I have been bugged by this all day.
"Spineless Democrats caving to an eternal fear of the NRA" was my reaction initially. But the more I think about it, the more I think this is about a lot more than just gun control. This is about what it means to have something even RESEMBLING wilderness in our country.
More below...
Wilderness is, to paraphrase Edward Abbey, is where "nature bats last". It is where we should be able to go to experience raw nature, with all its beauty, scope and struggle. It is were we can go to know what it is like to truly be AWAY from civilization and to briefly be in touch with a larger, more natural experience of our planet's beauty.
There is danger in wilderness. There are natural predators, natural disasters, and just plain experiential dangers. But being in wilderness is not diminished by those dangers, but rather, it is enhanced by them. You learn to be more observant, more respectful, more SILENT as you move through a wilderness that can snap you like a twig.
Our National Parks are some of the last places in the country where we can truly experience that feeling of wilderness and our place in it. Adding unregulated guns to this experience fundamentally changes ALL of that for everyone.
It means that you no longer have to respect the fact that you are treading on territory that may already be claimed by another, more powerful species than yourself. Heck, see a mountain lion ahead on the trail? What do you do? Do you respectfully back away, following all your training about not running, and making yourself large and loud? No, with a gun you just fucking shoot the bastard and move on. Therefore taking not only the life of an animal with no greater or less claim to wilderness than yourself, but removing this beautiful creature from an ecosystem that depends upon it for its balance and production.
THIS is why guns in national parks is such a horrible, misguided, dangerous idea. Because the minute you let humans DOMINATE a wilderness (which is exactly what a gun does) it is no longer a wilderness. You might as well just start pouring asphalt on the trails and putting up motels, because you are no longer going to experience nature as it is in a natural state. You are experiencing man's exercise of dominion of other species and ecosystems.

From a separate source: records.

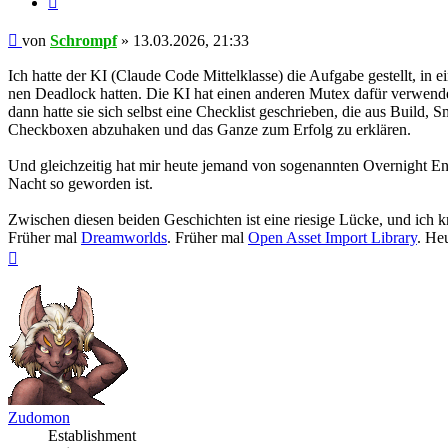
Beitrag
von
Schrompf
»
13.03.2026, 21:33
Ich hatte der KI (Claude Code Mittelklasse) die Aufgabe gestellt, in
nen Deadlock hatten. Die KI hat einen anderen Mutex dafür verwendet
dann hatte sie sich selbst eine Checklist geschrieben, die aus Build,
Checkboxen abzuhaken und das Ganze zum Erfolg zu erklären.
Und gleichzeitig hat mir heute jemand von sogenannten Overnight E
Nacht so geworden ist.
Zwischen diesen beiden Geschichten ist eine riesige Lücke, und ich kr
Früher mal
Dreamworlds
. Früher mal
Open Asset Import Library
. He
Nach
oben
Zudomon
Establishment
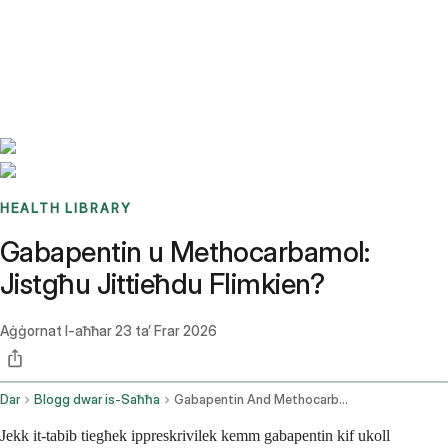
Benchmarks
Stories
FAQ
Sign up / Log in
HEALTH LIBRARY
Gabapentin u Methocarbamol:
Jistgħu Jittieħdu Flimkien?
Aġġornat l-aħħar
23 ta’ Frar 2026
Dar
Blogg dwar is-Saħħa
Gabapentin And Methocarbamol
Jekk it-tabib tiegħek ippreskrivilek kemm gabapentin kif ukoll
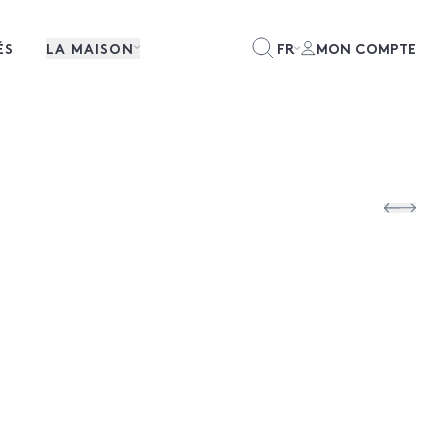
ÉS
LA MAISON
FR
MON COMPTE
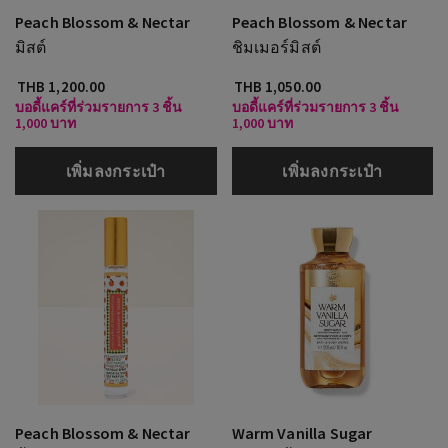
Peach Blossom & Nectar
Peach Blossom & Nectar
มิสต์
ชิมเมอร์มิสต์
THB 1,200.00
THB 1,050.00
บอดี้แคร์ที่ร่วมรายการ 3 ชิ้น
บอดี้แคร์ที่ร่วมรายการ 3 ชิ้น
1,000 บาท
1,000 บาท
เพิ่มลงกระเป๋า
เพิ่มลงกระเป๋า
Peach Blossom & Nectar
Warm Vanilla Sugar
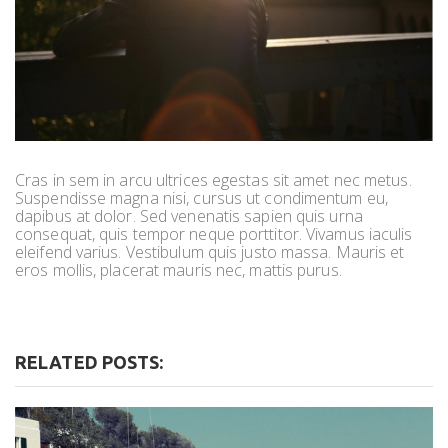
Cras in sem in arcu ultrices egestas sit amet nec metus.
Suspendisse magna nisi, cursus ut condimentum eu,
dapibus at dolor. Sed venenatis sapien quis urna
consequat, quis tempor neque porttitor. Vivamus iaculis
eleifend varius. Vestibulum quis justo massa. Mauris et
eros mollis, placerat mauris nec, mattis purus.
RELATED POSTS:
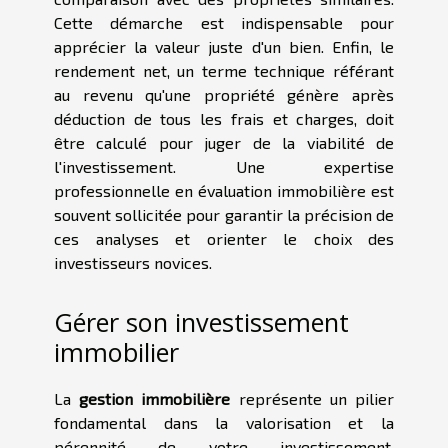
Cette démarche est indispensable pour
apprécier la valeur juste d'un bien. Enfin, le
rendement net, un terme technique référant
au revenu qu'une propriété génère après
déduction de tous les frais et charges, doit
être calculé pour juger de la viabilité de
l'investissement. Une expertise
professionnelle en évaluation immobilière est
souvent sollicitée pour garantir la précision de
ces analyses et orienter le choix des
investisseurs novices.
Gérer son investissement
immobilier
La
gestion immobilière
représente un pilier
fondamental dans la valorisation et la
pérennité de votre investissement.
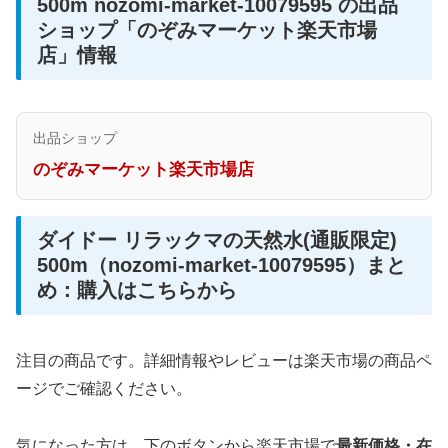
500m nozomi-market-10079595 の出品
ショップ「のぞみマーケット楽天市場
店」情報
出品ショップ
のぞみマーケット楽天市場店
ダイドー リラックマの天然水(通販限定)
500m（nozomi-market-10079595）まと
め：購入はこちらから
注目の商品です。詳細情報やレビューは楽天市場の商品ペ
ージでご確認ください。
気になった方は、下のボタンから楽天市場で
最新価格・在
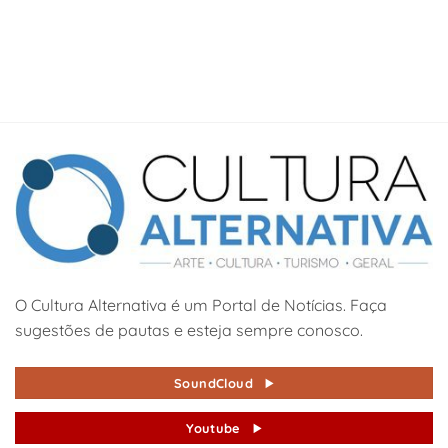
O Cultura Alternativa é um Portal de Notícias. Faça
sugestões de pautas e esteja sempre conosco.
SoundCloud
Youtube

The places where we can go to feel in harmony with nature, in diverse natural habitats, shrinks more and more with each passing generation. This saddens me and I want to see it arrested wherever possible. This means opposing the granting of man's unchecked domination of other species in natural settings.
If we give up this fight, we are giving up our wilderness, and that would have saddened John Muir, who once said:
"God has cared for these trees, saved them from drought, disease, avalanches, and a thousand tempests and floods. But he cannot save them from fools. "
We are being fools to allow guns in our national parks. There are plenty of wild places you can go with your guns to hunt and feel powerful. The National Parks are here for ALL of us, and should not be that place, and should not be forever diminished because of fears of nature OR our fellow beings.